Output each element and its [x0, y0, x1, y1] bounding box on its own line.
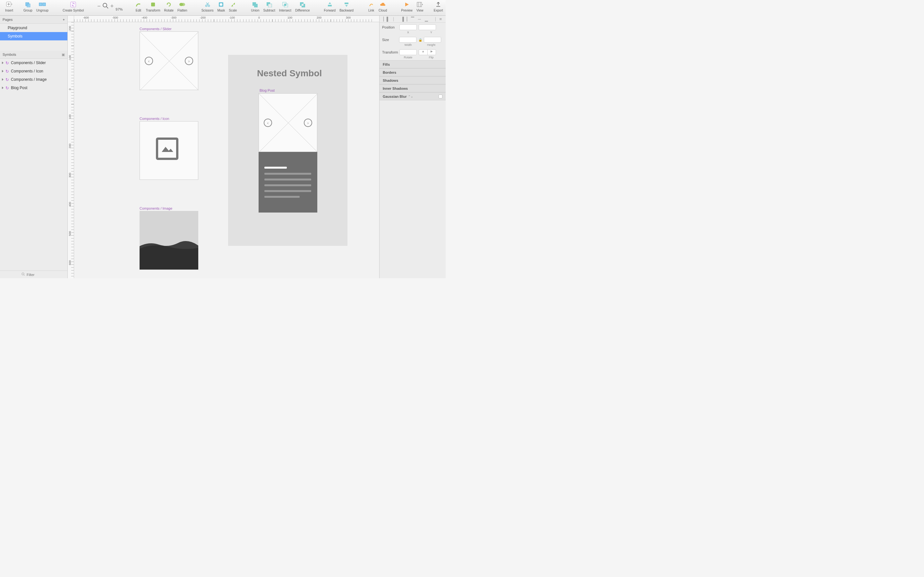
height-input[interactable] — [424, 37, 441, 43]
align-right-icon[interactable]: ▐▕ — [401, 17, 407, 21]
inner-shadows-section[interactable]: Inner Shadows — [380, 84, 446, 92]
link-button[interactable]: Link — [366, 1, 376, 12]
flip-h-button[interactable]: ▲ — [419, 50, 427, 55]
artboard-label-slider[interactable]: Components / Slider — [140, 27, 172, 31]
symbols-toggle-icon[interactable]: ▣ — [61, 53, 65, 57]
ruler-tick: -300 — [171, 16, 176, 19]
create-symbol-label: Create Symbol — [63, 9, 84, 12]
icon-artboard[interactable] — [140, 121, 198, 180]
scale-button[interactable]: Scale — [227, 1, 239, 12]
blog-next-button[interactable]: › — [304, 119, 312, 127]
layer-item[interactable]: ↻Components / Slider — [0, 59, 67, 67]
container-artboard[interactable]: Nested Symbol Blog Post ‹ › — [228, 55, 347, 246]
svg-rect-6 — [43, 3, 45, 6]
link-icon — [368, 1, 375, 8]
zoom-controls: − + 97% — [96, 1, 123, 11]
subtract-button[interactable]: Subtract — [261, 1, 277, 12]
cloud-label: Cloud — [379, 9, 387, 12]
scale-label: Scale — [229, 9, 237, 12]
image-artboard[interactable] — [140, 211, 198, 269]
mask-icon — [218, 1, 225, 8]
ungroup-button[interactable]: Ungroup — [34, 1, 50, 12]
blur-checkbox[interactable] — [439, 95, 443, 98]
svg-rect-4 — [27, 4, 30, 7]
canvas-area[interactable]: -600 -500 -400 -300 -200 -100 0 100 200 … — [68, 16, 379, 278]
inspector: ▏▌ ⎸ ▐▕ ▔ ─ ▁ ⎹ ≡ Position XY Size 🔒 — [379, 16, 446, 278]
create-symbol-button[interactable]: Create Symbol — [61, 1, 86, 12]
artboard-label-blog[interactable]: Blog Post — [260, 89, 275, 92]
y-input[interactable] — [419, 24, 436, 30]
fills-section[interactable]: Fills — [380, 60, 446, 68]
backward-button[interactable]: Backward — [338, 1, 355, 12]
chevron-right-icon[interactable] — [2, 61, 3, 64]
slider-prev-button[interactable]: ‹ — [145, 57, 153, 65]
backward-icon — [343, 1, 350, 8]
chevron-right-icon[interactable] — [2, 78, 3, 81]
flatten-button[interactable]: Flatten — [176, 1, 189, 12]
transform-button[interactable]: Transform — [144, 1, 162, 12]
scissors-button[interactable]: Scissors — [200, 1, 216, 12]
export-button[interactable]: Export — [432, 1, 445, 12]
union-button[interactable]: Union — [249, 1, 261, 12]
align-bottom-icon[interactable]: ▁ — [425, 17, 428, 21]
dropdown-icon[interactable]: ⌃⌄ — [408, 95, 413, 98]
edit-button[interactable]: Edit — [133, 1, 144, 12]
zoom-out-button[interactable]: − — [96, 3, 102, 10]
transform-label: Transform — [382, 50, 399, 54]
borders-section[interactable]: Borders — [380, 68, 446, 76]
slider-next-button[interactable]: › — [185, 57, 193, 65]
align-left-icon[interactable]: ▏▌ — [383, 17, 389, 21]
text-line — [264, 179, 311, 181]
insert-icon — [6, 1, 13, 8]
intersect-button[interactable]: Intersect — [277, 1, 293, 12]
distribute-v-icon[interactable]: ≡ — [439, 17, 442, 21]
chevron-right-icon[interactable] — [2, 87, 3, 89]
layer-item[interactable]: ↻Blog Post — [0, 84, 67, 92]
difference-button[interactable]: Difference — [293, 1, 312, 12]
view-button[interactable]: View — [415, 1, 425, 12]
group-icon — [24, 1, 31, 8]
rotate-input[interactable] — [399, 49, 417, 55]
layer-label: Components / Slider — [11, 61, 46, 65]
flip-v-button[interactable]: ▶ — [428, 50, 436, 55]
page-item-playground[interactable]: Playground — [0, 24, 67, 32]
layer-item[interactable]: ↻Components / Image — [0, 75, 67, 84]
align-vcenter-icon[interactable]: ─ — [418, 17, 421, 21]
svg-rect-22 — [268, 4, 272, 7]
cloud-icon — [379, 1, 386, 8]
ruler-horizontal: -600 -500 -400 -300 -200 -100 0 100 200 … — [74, 16, 379, 22]
filter-input[interactable] — [27, 273, 46, 277]
zoom-in-button[interactable]: + — [109, 3, 115, 10]
link-label: Link — [368, 9, 374, 12]
artboard-label-image[interactable]: Components / Image — [140, 206, 172, 210]
align-top-icon[interactable]: ▔ — [411, 17, 414, 21]
forward-button[interactable]: Forward — [322, 1, 338, 12]
blog-slider[interactable]: ‹ › — [258, 93, 317, 152]
difference-label: Difference — [295, 9, 310, 12]
gaussian-blur-section[interactable]: Gaussian Blur⌃⌄ — [380, 92, 446, 100]
group-button[interactable]: Group — [21, 1, 34, 12]
align-hcenter-icon[interactable]: ⎸ — [393, 17, 397, 22]
chevron-right-icon[interactable] — [2, 70, 3, 73]
insert-button[interactable]: Insert — [3, 1, 15, 12]
canvas[interactable]: Components / Slider ‹ › Components / Ico… — [74, 22, 379, 278]
slider-artboard[interactable]: ‹ › — [140, 31, 198, 90]
blog-post-body[interactable] — [258, 152, 317, 213]
width-input[interactable] — [399, 37, 417, 43]
add-page-button[interactable]: + — [63, 18, 65, 21]
svg-line-16 — [206, 3, 208, 5]
artboard-label-icon[interactable]: Components / Icon — [140, 117, 169, 121]
layer-item[interactable]: ↻Components / Icon — [0, 67, 67, 75]
zoom-icon[interactable] — [102, 2, 109, 9]
lock-icon[interactable]: 🔒 — [418, 38, 422, 42]
distribute-h-icon[interactable]: ⎹ — [432, 17, 436, 22]
preview-button[interactable]: Preview — [399, 1, 415, 12]
cloud-button[interactable]: Cloud — [376, 1, 389, 12]
ruler-tick: 0 — [258, 16, 260, 19]
blog-prev-button[interactable]: ‹ — [264, 119, 272, 127]
rotate-button[interactable]: Rotate — [162, 1, 176, 12]
x-input[interactable] — [399, 24, 417, 30]
mask-button[interactable]: Mask — [215, 1, 227, 12]
shadows-section[interactable]: Shadows — [380, 76, 446, 84]
page-item-symbols[interactable]: Symbols — [0, 32, 67, 40]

※ ※ ※

▶ PROBLEM REQUIREMENTS
Every entry above needs to be duplicated precisely, and none of the pictures should appear.

▶ YOUR SOLUTION
Output each element and its [x0, y0, x1, y1] bounding box on its own line.
height-input[interactable] — [424, 37, 441, 43]
align-right-icon[interactable]: ▐▕ — [401, 17, 407, 21]
inner-shadows-section[interactable]: Inner Shadows — [380, 84, 446, 92]
link-button[interactable]: Link — [366, 1, 376, 12]
flip-h-button[interactable]: ▲ — [419, 50, 427, 55]
artboard-label-slider[interactable]: Components / Slider — [140, 27, 172, 31]
symbols-toggle-icon[interactable]: ▣ — [61, 53, 65, 57]
ruler-tick: -300 — [171, 16, 176, 19]
create-symbol-label: Create Symbol — [63, 9, 84, 12]
icon-artboard[interactable] — [140, 121, 198, 180]
scale-button[interactable]: Scale — [227, 1, 239, 12]
blog-next-button[interactable]: › — [304, 119, 312, 127]
layer-item[interactable]: ↻Components / Slider — [0, 59, 67, 67]
container-artboard[interactable]: Nested Symbol Blog Post ‹ › — [228, 55, 347, 246]
svg-rect-6 — [43, 3, 45, 6]
link-icon — [368, 1, 375, 8]
zoom-controls: − + 97% — [96, 1, 123, 11]
subtract-button[interactable]: Subtract — [261, 1, 277, 12]
cloud-label: Cloud — [379, 9, 387, 12]
scale-label: Scale — [229, 9, 237, 12]
image-artboard[interactable] — [140, 211, 198, 269]
mask-icon — [218, 1, 225, 8]
ungroup-button[interactable]: Ungroup — [34, 1, 50, 12]
blur-checkbox[interactable] — [439, 95, 443, 98]
svg-rect-4 — [27, 4, 30, 7]
canvas-area[interactable]: -600 -500 -400 -300 -200 -100 0 100 200 … — [68, 16, 379, 278]
inspector: ▏▌ ⎸ ▐▕ ▔ ─ ▁ ⎹ ≡ Position XY Size 🔒 — [379, 16, 446, 278]
create-symbol-button[interactable]: Create Symbol — [61, 1, 86, 12]
artboard-label-blog[interactable]: Blog Post — [260, 89, 275, 92]
y-input[interactable] — [419, 24, 436, 30]
fills-section[interactable]: Fills — [380, 60, 446, 68]
backward-button[interactable]: Backward — [338, 1, 355, 12]
chevron-right-icon[interactable] — [2, 61, 3, 64]
slider-prev-button[interactable]: ‹ — [145, 57, 153, 65]
backward-icon — [343, 1, 350, 8]
chevron-right-icon[interactable] — [2, 78, 3, 81]
flatten-button[interactable]: Flatten — [176, 1, 189, 12]
transform-button[interactable]: Transform — [144, 1, 162, 12]
scissors-button[interactable]: Scissors — [200, 1, 216, 12]
export-button[interactable]: Export — [432, 1, 445, 12]
union-button[interactable]: Union — [249, 1, 261, 12]
align-bottom-icon[interactable]: ▁ — [425, 17, 428, 21]
dropdown-icon[interactable]: ⌃⌄ — [408, 95, 413, 98]
edit-button[interactable]: Edit — [133, 1, 144, 12]
zoom-out-button[interactable]: − — [96, 3, 102, 10]
transform-label: Transform — [382, 50, 399, 54]
borders-section[interactable]: Borders — [380, 68, 446, 76]
slider-next-button[interactable]: › — [185, 57, 193, 65]
align-left-icon[interactable]: ▏▌ — [383, 17, 389, 21]
text-line — [264, 179, 311, 181]
insert-icon — [6, 1, 13, 8]
intersect-button[interactable]: Intersect — [277, 1, 293, 12]
distribute-v-icon[interactable]: ≡ — [439, 17, 442, 21]
chevron-right-icon[interactable] — [2, 87, 3, 89]
layer-item[interactable]: ↻Blog Post — [0, 84, 67, 92]
difference-button[interactable]: Difference — [293, 1, 312, 12]
view-button[interactable]: View — [415, 1, 425, 12]
group-icon — [24, 1, 31, 8]
rotate-input[interactable] — [399, 49, 417, 55]
layer-label: Components / Slider — [11, 61, 46, 65]
flip-v-button[interactable]: ▶ — [428, 50, 436, 55]
page-item-playground[interactable]: Playground — [0, 24, 67, 32]
layer-item[interactable]: ↻Components / Image — [0, 75, 67, 84]
align-vcenter-icon[interactable]: ─ — [418, 17, 421, 21]
svg-rect-22 — [268, 4, 272, 7]
cloud-icon — [379, 1, 386, 8]
ruler-horizontal: -600 -500 -400 -300 -200 -100 0 100 200 … — [74, 16, 379, 22]
filter-input[interactable] — [27, 273, 46, 277]
zoom-in-button[interactable]: + — [109, 3, 115, 10]
link-label: Link — [368, 9, 374, 12]
artboard-label-image[interactable]: Components / Image — [140, 206, 172, 210]
align-top-icon[interactable]: ▔ — [411, 17, 414, 21]
forward-button[interactable]: Forward — [322, 1, 338, 12]
blog-slider[interactable]: ‹ › — [258, 93, 317, 152]
difference-label: Difference — [295, 9, 310, 12]
gaussian-blur-section[interactable]: Gaussian Blur⌃⌄ — [380, 92, 446, 100]
group-button[interactable]: Group — [21, 1, 34, 12]
align-hcenter-icon[interactable]: ⎸ — [393, 17, 397, 22]
chevron-right-icon[interactable] — [2, 70, 3, 73]
insert-button[interactable]: Insert — [3, 1, 15, 12]
canvas[interactable]: Components / Slider ‹ › Components / Ico… — [74, 22, 379, 278]
slider-artboard[interactable]: ‹ › — [140, 31, 198, 90]
blog-post-body[interactable] — [258, 152, 317, 213]
width-input[interactable] — [399, 37, 417, 43]
add-page-button[interactable]: + — [63, 18, 65, 21]
svg-line-16 — [206, 3, 208, 5]
artboard-label-icon[interactable]: Components / Icon — [140, 117, 169, 121]
layer-item[interactable]: ↻Components / Icon — [0, 67, 67, 75]
zoom-icon[interactable] — [102, 2, 109, 9]
lock-icon[interactable]: 🔒 — [418, 38, 422, 42]
distribute-h-icon[interactable]: ⎹ — [432, 17, 436, 22]
preview-button[interactable]: Preview — [399, 1, 415, 12]
cloud-button[interactable]: Cloud — [376, 1, 389, 12]
ruler-tick: 0 — [258, 16, 260, 19]
blog-prev-button[interactable]: ‹ — [264, 119, 272, 127]
rotate-button[interactable]: Rotate — [162, 1, 176, 12]
x-input[interactable] — [399, 24, 417, 30]
mask-button[interactable]: Mask — [215, 1, 227, 12]
shadows-section[interactable]: Shadows — [380, 76, 446, 84]
page-item-symbols[interactable]: Symbols — [0, 32, 67, 40]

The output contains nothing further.